Records –
• • •

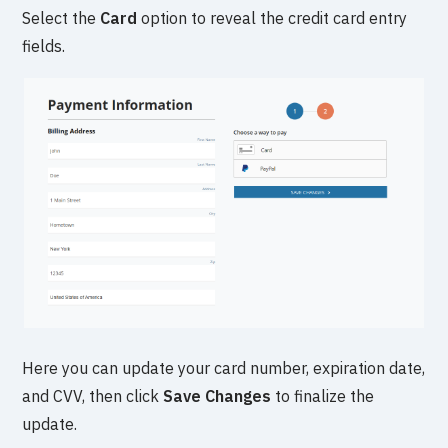
Select the
Card
option to reveal the credit card entry
fields.
Here you can update your card number, expiration date,
and CVV, then click
Save Changes
to finalize the
update.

• • •

Work to be completed – In the records above, find the line containing "Here you can"; please retype it and every line after it through the last line, exactly and with nothing else.

Your solution –
Here you can update your card number, expiration date,
and CVV, then click
Save Changes
to finalize the
update.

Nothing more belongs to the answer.